The village was named after the Voronka River, and the settlement appeared in 1545. It was owned by the Woronowicki, Zaleski, Radzimiński and Grochowski noble families. In 1748, by order of King Augustus III of Poland, it was granted town rights. Woronowica, as it was known in Polish, was a private town, administratively located in the Winnica County in the Bracław Voivodeship in the Lesser Poland Province of the Kingdom of Poland. Orthodox and Catholic churches were built in 1777 and 1793. It was annexed by Russia in the Second Partition of Poland in 1793.

Voronovytsia is one of the places that claims to be the birthplace of aviation. In 1876, Alexander Mozhaysky flew a small shuttle on casters, with a spring inside, a wing and a propeller, which he called a "flyer." Mozhaysky later built the first heavier-than-air aircraft in Voronovytsia.

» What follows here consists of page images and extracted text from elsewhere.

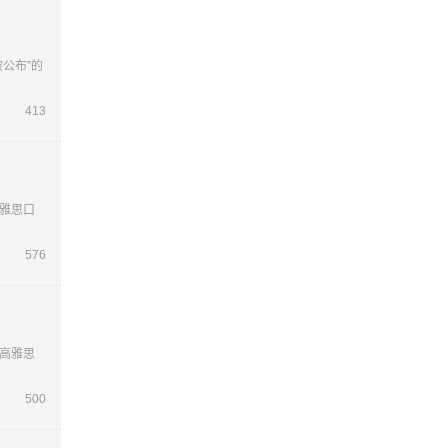
公布”的
413
雅思口
576
高雅思
500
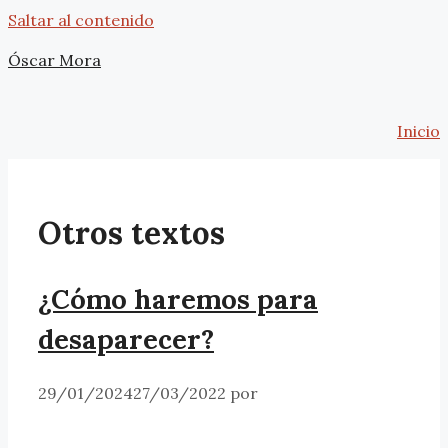
Saltar al contenido
Óscar Mora
Inicio
Otros textos
¿Cómo haremos para
desaparecer?
29/01/2024
27/03/2022
por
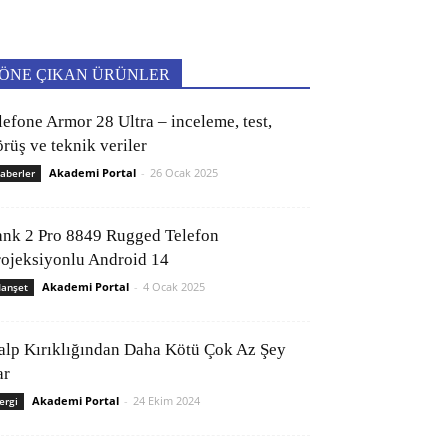
ÖNE ÇIKAN ÜRÜNLER
lefone Armor 28 Ultra – inceleme, test,
rüş ve teknik veriler
Akademi Portal
-
26 Ocak 2025
aberler
ank 2 Pro 8849 Rugged Telefon
rojeksiyonlu Android 14
Akademi Portal
-
4 Ocak 2025
anşet
alp Kırıklığından Daha Kötü Çok Az Şey
ar
Akademi Portal
-
24 Ekim 2024
ergi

Until 26 January 2024, Voronovytsia was designated urban-type settlement. On this day, a new law entered into force which abolished this status, and Voronovytsia became a rural settlement.

==Palace==
The settlement's main attraction is the palace of Grocholskis and Mozhayskys, where Mozhaysky lived and worked for seven years. The palace is an example of early classicism, and it has 43 rooms spread over 2500 square meters of total space.

==Economy==
===Transportation===
Voronovytsia railway station is on the railway connecting Vinnytsia and Haisyn. There is infrequent passenger traffic.

M30 highway which connects Vinnytsia and Kropyvnytskyi runs through the settlement.